Afirma que o contrato "não poderia ser celebrado". Incorreto, pois antes da expedição do diploma não há nenhuma vedação constitucional para a celebração do contrato (as vedações do inciso I e II só se aplicam após esses marcos).

Alternativa B — ❌ Incorreta

Diz que o contrato "não pode continuar a produzir efeitos após a posse de Joana". Ignora a exceção do art. 54, II, "a" que permite a manutenção de contratos com cláusulas uniformes, como é o caso do contrato de adesão descrito.

Alternativa C — ❌ Incorreta

Afirma que o contrato "não pode continuar a produzir efeitos após a diplomação de Joana". O mesmo erro: a exceção das cláusulas uniformes permite a continuidade tanto após a diplomação quanto após a posse.

Alternativa D — ❌ Incorreta

Condiciona a validade do contrato ao objeto social da sociedade de economia mista ser a prestação de serviço público. A Constituição não impõe essa exigência; a única condição para a exceção é a existência de cláusulas uniformes, independentemente do objeto da empresa.

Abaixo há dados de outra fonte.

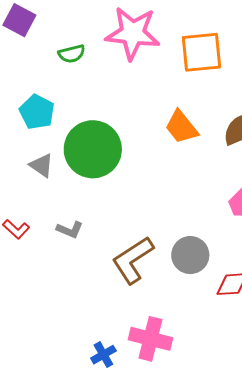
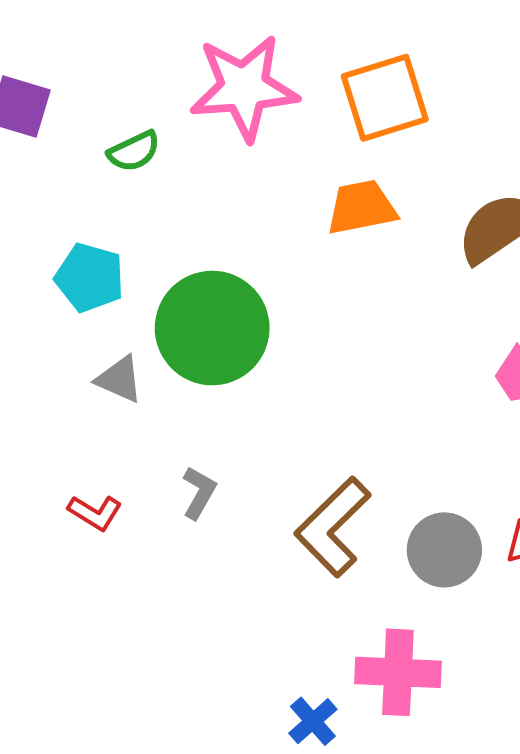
orange trapezoid: (181, 127) -> (361, 207), moved, turned 129
gray L-shape: (70, 230) -> (199, 493), turned -72
gray circle: (190, 255) -> (444, 550), moved

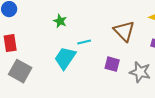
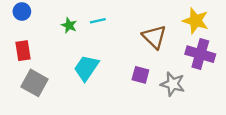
green star: (60, 21) -> (69, 25), moved
cyan line: (84, 42) -> (98, 21), moved

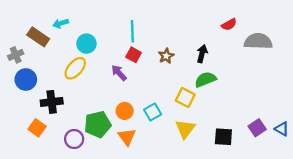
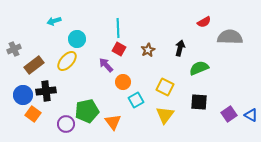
brown rectangle: (38, 37) -> (34, 65), moved, turned -72
blue circle: (26, 80) -> (23, 95), moved
green semicircle: (205, 80) -> (199, 68), moved
orange circle: (125, 111) -> (123, 82), moved
black square: (223, 137) -> (199, 102), moved

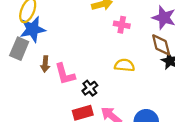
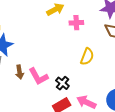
yellow semicircle: (124, 65) -> (87, 57), turned 120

Alternativa E — ✅ Correta ⟵ GABARITO

Reconhece que o contrato não apresenta irregularidade na celebração (pois ocorreu antes do diploma) e que pode continuar produzindo efeitos mesmo após a expedição do diploma e a posse, pois se trata de contrato de adesão com cláusulas uniformes, enquadrando-se na exceção do art. 54, II, "a", CF.